In the records below, find the line containing "Номер телефону" and repeat it and every line after it exactly, without pictures.

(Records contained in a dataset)

----

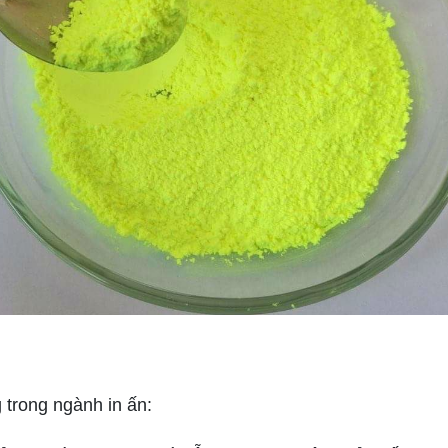
trong ngành in ấn:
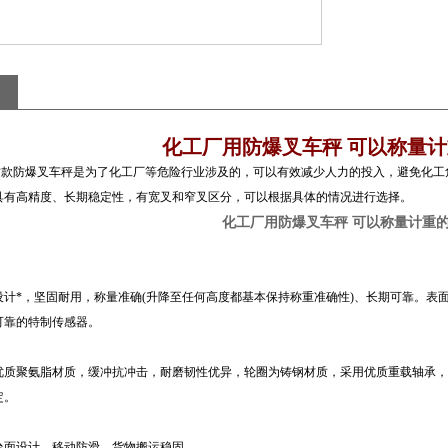
化工厂用防爆叉车秤 可以称量
款防爆叉车秤是为了化工厂等危险行业涉及的，可以有效减少人力的投入，避免化工
具有高精度、长期稳定性，有宽叉和窄叉区分，可以根据具体的情况进行选择。
化工厂用防爆叉车秤 可以称量计重
设计*，坚固耐用，称量准确(升降至任何高度都基本保持称重准确性)、长期可靠。表
可靠的特制传感器。
优质聚氨脂材质，缓冲抗冲击，耐磨韧性优异，轮圈为铸钢材质，采用优质重载轴承，
定。
板台面设计，移动防滑，货物搬运稳固。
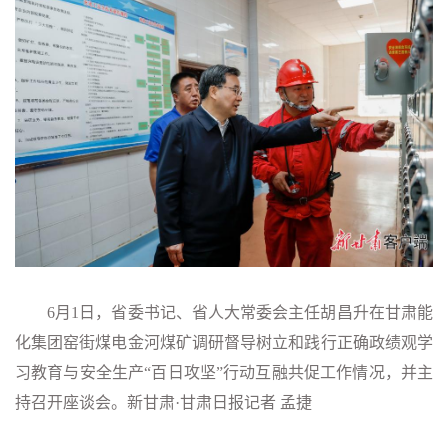
6月1日，省委书记、省人大常委会主任胡昌升在甘肃能
化集团窑街煤电金河煤矿调研督导树立和践行正确政绩观学
习教育与安全生产“百日攻坚”行动互融共促工作情况，并主
持召开座谈会。新甘肃·甘肃日报记者 孟捷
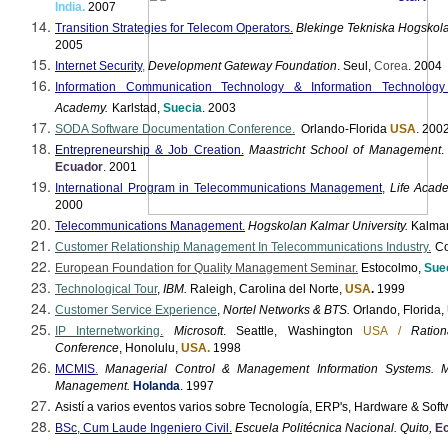
India.
2007
Transition Strategies for Telecom Operators.
Blekinge
Tekniska
Hogskol
2005
Internet Security
,
Development Gateway Foundation
.
Seul
,
Corea
. 2004
Information Communication Technology & Information Technolog
Academy
.
Karlstad,
Suecia
.
2003
SODA Software
Documentation
Conference
.
Orlando-Florida
USA
. 200
Entrepreneurship & Job Creation.
Maastricht School of Management
.
Ecuador
.
2001
International Program in Telecommunications Management,
Life Acad
2000
Telecommunications Management.
Hogskolan
Kalmar University.
Kalma
Customer Relationship Management
In
Telecommunications Industry.
C
European Foundation for Quality Management Seminar.
Estocolmo
,
Sue
Technological Tour
,
IBM.
Raleigh, Carolina del Norte,
USA
.
1999
Customer Service Experience
,
Nortel Networks & BTS.
Orlando, Florida,
IP Internetworking.
Microsoft
. Seattle, Washington
USA /
Ratio
Conference
, Honolulu,
USA.
1998
MCMIS
.
Managerial Control &
Management Information Systems. M
Management.
Holanda
.
1997
Asistí a varios eventos varios sobre Tecnología,
ERP's
, Hardware & Soft
BSc
, Cum Laude Ingeniero Civil.
Escuela Politécnica Nacional. Quito,
Ec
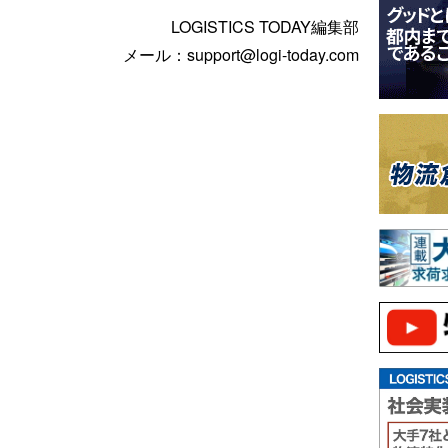
LOGISTICS TODAY編集部
メール：support@logi-today.com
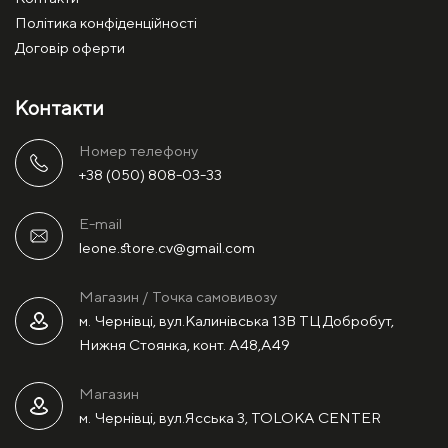
Політика конфіденційності
Договір оферти
Контакти
Номер телефону
+38 (050) 808-03-33
E-mail
leone.store.cv@gmail.com
Магазин / Точка самовивозу
м. Чернівці, вул.Калинівська 13В ТЦ Добробут,
Нижня Стоянка, конт. А48,А49
Магазин
м. Чернівці, вул.Ясська 3, TOLOKA CENTER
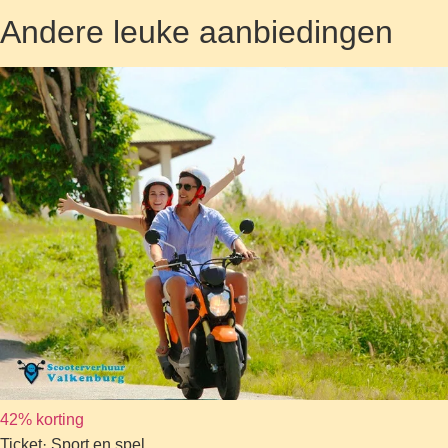
Andere leuke aanbiedingen
42% korting
Ticket
· Sport en spel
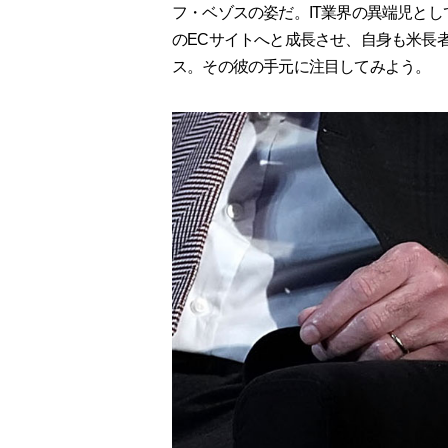
フ・ベゾスの姿だ。IT業界の異端児と
のECサイトへと成長させ、自身も米長
ス。その彼の手元に注目してみよう。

----

• **Result of this task**:
Номер телефону
+38 (050) 808-03-33
E-mail
leone.store.cv@gmail.com
Магазин / Точка самовивозу
м. Чернівці, вул.Калинівська 13В ТЦ Добробут,
Нижня Стоянка, конт. А48,А49
Магазин
м. Чернівці, вул.Ясська 3, TOLOKA CENTER
Andere leuke aanbiedingen
42% korting
Ticket
· Sport en spel
フ・ベゾスの姿だ。IT業界の異端児と
のECサイトへと成長させ、自身も米長
ス。その彼の手元に注目してみよう。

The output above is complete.